3. Skipping the 'why'
Bad: Jumping straight to features. Good: Understanding context first — it changes how you interpret every requirement.
4. Over-engineering the spec
Bad: 50-page spec with UML diagrams for a CLI tool. Good: Enough detail for an agent to work autonomously, no more.

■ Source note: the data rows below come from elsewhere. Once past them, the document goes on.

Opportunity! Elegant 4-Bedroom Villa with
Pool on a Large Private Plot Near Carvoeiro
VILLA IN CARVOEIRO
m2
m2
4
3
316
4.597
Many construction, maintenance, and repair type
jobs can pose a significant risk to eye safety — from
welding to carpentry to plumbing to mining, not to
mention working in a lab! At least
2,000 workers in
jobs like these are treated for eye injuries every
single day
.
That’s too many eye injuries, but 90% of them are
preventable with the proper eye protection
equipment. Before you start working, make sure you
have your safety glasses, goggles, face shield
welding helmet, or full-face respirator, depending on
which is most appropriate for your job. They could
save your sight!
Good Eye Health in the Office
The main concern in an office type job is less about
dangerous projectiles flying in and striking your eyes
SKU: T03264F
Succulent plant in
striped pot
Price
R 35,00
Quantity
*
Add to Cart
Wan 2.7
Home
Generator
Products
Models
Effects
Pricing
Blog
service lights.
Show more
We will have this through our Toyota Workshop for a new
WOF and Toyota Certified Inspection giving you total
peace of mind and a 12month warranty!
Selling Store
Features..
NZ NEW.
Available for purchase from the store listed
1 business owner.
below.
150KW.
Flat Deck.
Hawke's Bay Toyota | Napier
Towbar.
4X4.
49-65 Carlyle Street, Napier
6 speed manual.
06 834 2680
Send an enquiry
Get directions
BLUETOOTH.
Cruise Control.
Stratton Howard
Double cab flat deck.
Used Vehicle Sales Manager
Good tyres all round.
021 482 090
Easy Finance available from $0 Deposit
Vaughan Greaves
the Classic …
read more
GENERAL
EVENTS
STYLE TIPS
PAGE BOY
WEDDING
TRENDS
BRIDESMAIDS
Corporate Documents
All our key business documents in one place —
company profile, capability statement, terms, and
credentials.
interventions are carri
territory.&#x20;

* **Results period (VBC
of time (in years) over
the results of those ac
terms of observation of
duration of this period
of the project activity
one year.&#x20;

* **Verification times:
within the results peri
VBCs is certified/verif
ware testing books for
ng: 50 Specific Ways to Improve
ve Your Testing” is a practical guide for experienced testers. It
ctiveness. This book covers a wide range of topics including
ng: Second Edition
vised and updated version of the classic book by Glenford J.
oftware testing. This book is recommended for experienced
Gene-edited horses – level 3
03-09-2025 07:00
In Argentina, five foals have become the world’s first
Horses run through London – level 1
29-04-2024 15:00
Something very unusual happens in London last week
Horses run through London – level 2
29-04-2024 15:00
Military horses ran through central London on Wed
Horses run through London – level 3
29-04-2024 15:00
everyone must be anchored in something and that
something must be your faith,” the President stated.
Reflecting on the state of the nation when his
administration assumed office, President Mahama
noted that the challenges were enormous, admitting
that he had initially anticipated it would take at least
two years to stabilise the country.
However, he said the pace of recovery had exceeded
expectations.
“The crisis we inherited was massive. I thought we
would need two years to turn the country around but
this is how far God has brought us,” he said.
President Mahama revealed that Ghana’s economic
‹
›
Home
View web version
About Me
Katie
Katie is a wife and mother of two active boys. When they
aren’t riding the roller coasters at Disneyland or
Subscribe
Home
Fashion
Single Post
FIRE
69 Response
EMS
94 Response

5. Forgetting anti-patterns
Bad: Only describing what TO do. Good: Explicitly listing what NOT to do — saves agents from repeating your mistakes.
Template: Interview Notes
Use this to capture notes during the interview before assembling the spec:
# Interview Notes — [Project Name]
**Date:** YYYY-MM-DD
**Participants:** [Human], [Agent]
## Vision
- One-liner:
- Target user:
- Trigger/motivation:
- Success criteria:
## Features (raw notes)
1. Feature name — description — happy path — error cases — priority
2. ...
## Technical Context
- Existing stack:
- Patterns to follow:
- Patterns to avoid:
- Build/test commands:
## Constraints
- MUST:
- MUST NOT:
- PREFER:
## Anti-patterns (things that didn't work)
1.
2.
## Rejected Approaches
1. [Option] — rejected because [...] — scope: [project-only / reusable lesson]
2.
## Open Questions
1.
2.
This guide is a living document. Update it as you learn what works.